Combsort: Simple but fast and small sorting

Naive sorting and its pitfalls

Most young programmers of today never have to learn anything about sorting, since there is always library or class functions available for sorting just about anything. This means that whenever they find themselves actually needing to implement a sort themselves, they invariably end up inventing the worst one of them all (and among the worst of all conceivable algorithms of any kind), Bubble sort. It's an elegant algorithm, however, and newbie programmers may be reluctant to concede its uselessness.

Not being used to evaluating sorting algorithms can be a serious handicap. Programmers who actually do check the performance of their shiny new Bubble sort will soon "improve" on it by inventing Cocktail Shaker sort, which looks like a good idea on paper but ends up being just a different version of the same painfully slow algorithm, albeit a lot more... um... vibrant? At this point, the improvements will typically cease, unless there's a genuine interest in algorithms.

In fact, I recommend implementing visual tools to examine how different algorithms work. I've done this in DOS text mode a long time ago, on the PalmPilot and in a Java application. It's always very illuminating. Seeing Quicksort whip past so quickly that you have to add delays to the code to be able to see anything, and then seeing Bubble sort trudge along for an eternity even without the delays, is a true eye-opener for most people.

How it's made: Quicksort

Quicksort is by far the most popular sorting algorithm, mainly because it is one of the fastest, and uses only a stack for auxiliary storage. (Merge sort is probably better in general, speedwise, but needs a work area on the same order as the data area being sorted, so it is often impractical)
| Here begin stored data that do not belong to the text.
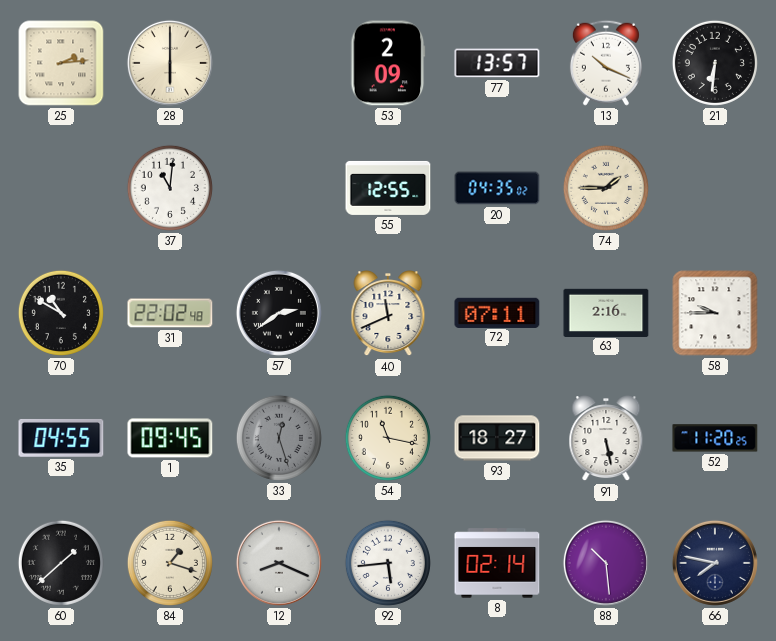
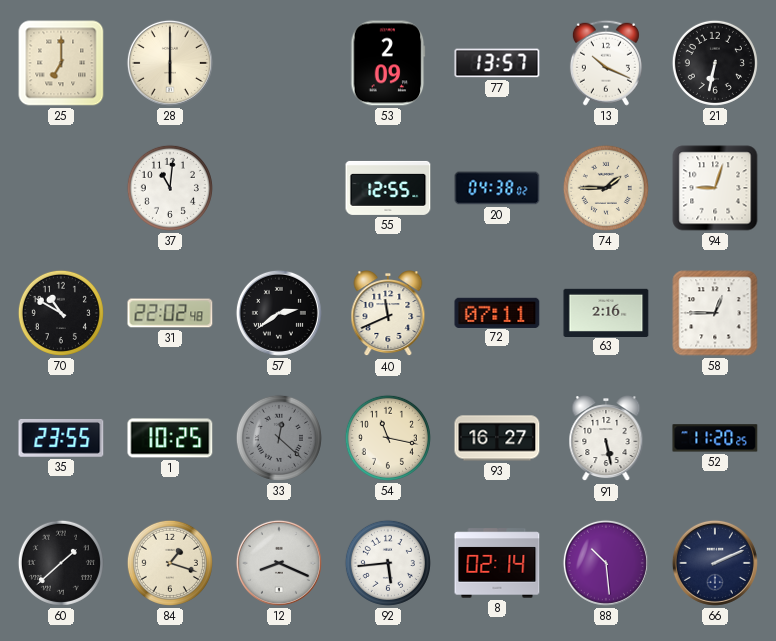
25: 2:14 -> 7:00
21: 6:31 -> 6:32
20: 04:35 -> 04:38
94: none -> 9:03
58: 9:45 -> 12:45
35: 04:55 -> 23:55
1: 09:45 -> 10:25
33: 12:27 -> 12:22
93: 18:27 -> 16:27
66: 7:47 -> 2:11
Real-life Quicksort isn't very elegant, however. It's an engineer's algorithm. Apart from having to make a guess what to use for a pivot element, it needs a stack to implement recursion (or for storage, if the recursion is worked around), and it performs relatively badly on small arrays, so it needs to be complemented with another sorting algorithm for the final sort of sub-arrays of less than, say, four elements. Quicksort can also be very unstable, performance-wise, depending on the state of the input data and the choice of pivot element. The pure, recursive little quicksort used in student assignments is useless in real life.

Heapsort

Heapsort is a marvellously elegant sorting algorithm, but it suffers from being rather complex and tricky to implement, and it's generally slightly slower than Quicksort. It doesn't demand auxiliary storage, however.
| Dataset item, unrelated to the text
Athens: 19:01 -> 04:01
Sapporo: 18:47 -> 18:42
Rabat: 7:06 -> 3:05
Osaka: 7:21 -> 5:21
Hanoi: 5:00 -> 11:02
Here's a simple Heapsort implementation:

void sift(void *base, size_t size, int l, int r,
          int (*compar)(const void *, const void *))
{
  int root=l;
  while (root * 2 + 1 <= r) {
    int child = 2 * root + 1;
    if ((child < r) &&
        (compar((char *)base + size * child,
                (char *)base + size * (child + 1)) < 0))
       child++;
 
    if (compar((char *)base + size * root, (char *)base + size * child) < 0) {
      SWAP((char *)base + size * root, (char *)base + size * child, size);
      root=child;
    } else break;
  }
}
 
void heapsort(void *base, size_t nmemb, size_t size,
              int (*compar)(const void *, const void *)) {
  if (!base || !size || nmemb <= 1) return;
  int l=nmemb/2-1;
  int r=nmemb-1;
  while (l>=0) {
    sift(base, size, l--, r, compar);
  }
 
  while(r>0)
    {
      SWAP((char *)base, (char *)base + size * r, size);
      sift(base, size, 0, --r, compar);
    }
}

The undiscovered champion: Combsort

In 1980, Wlodek Dobosiewicz invented Combsort as an improved version of Bubble sort. Later, Stephen Lacey and Richard Box rediscovered the algorithm and published an article about it in Byte magazine. Strangely enough, it's still not well-known among programmers.
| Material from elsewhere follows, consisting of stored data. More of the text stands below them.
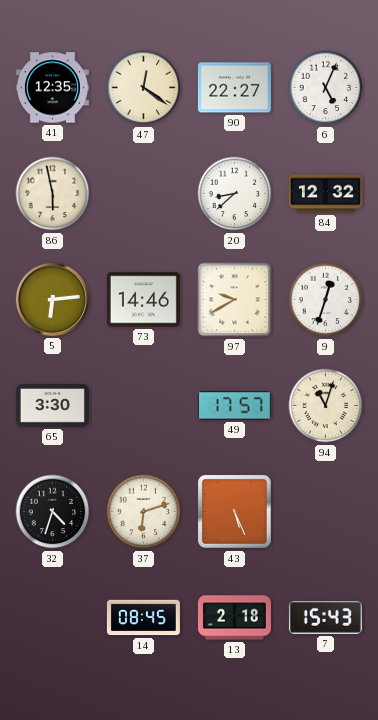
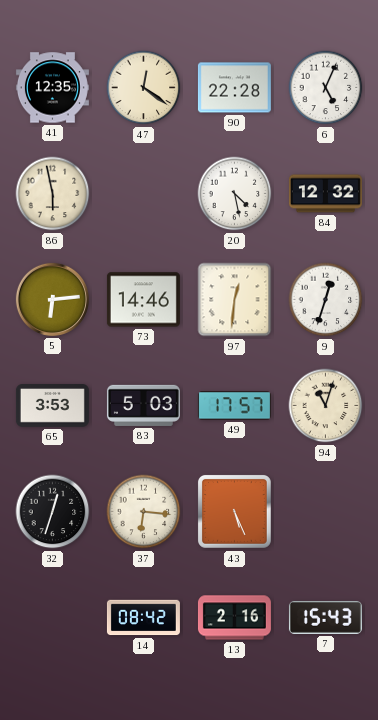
90: 22:27 -> 22:28
20: 8:38 -> 4:28
97: 9:40 -> 12:31
65: 3:30 -> 3:53
83: none -> 5:03
32: 4:33 -> 12:33
37: 6:12 -> 6:16
14: 08:45 -> 08:42
13: 2:18 -> 2:16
Unlike other "improvements" on Bubble sort, Combsort is actuallly a vast improvement without actually being very much more complex. As a side note, the same basic principle can be employed in tidying your house, and makes for a very efficient and rewarding method.

The idea is to quickly move everything to the correct general area. which is what gives it a strong advantage over Bubble sort. By implementing the "bubbling" over larger gaps, and letting those gaps shrink by a certain amount for every iteration of the outer loop, elements in the array being sorted with quickly gravitate to the vicinity of their final position. Compared to Bubble sort's pitiful performance of O(n2), this gives Combsort the same O(n log n) characteristics as Quicksort, with the simple addition of an extra, outer loop.

The adjustment of the gap is a crucial part of the algorithm. The gap will be shortened every iteration by dividing it with 1.2473 or thereabouts, or even 1.3. As a special case, gaps of 9 and 10 will be replaced by a gap of 11 (informally named Combsort11). There was even a fixed gap table published by Jim Veale, but I'm not using that here. Other than this, the algorithm is very simple.

Note that Combsort will end up running as Bubble sort with a gap of 1 until the array is sorted. By this time, everything should be roughly in order, so it shouldn't take more than one or two runs.

Performance is quite close to that of qsort() but as you can see, this is a very simple algorithm to implement and it doesn't need any auxiliary storage except for a couple of local variables. Combsort should be very suitable for constrained environments like embedded systems.

(here implemented as a drop-in replacement of libc's qsort())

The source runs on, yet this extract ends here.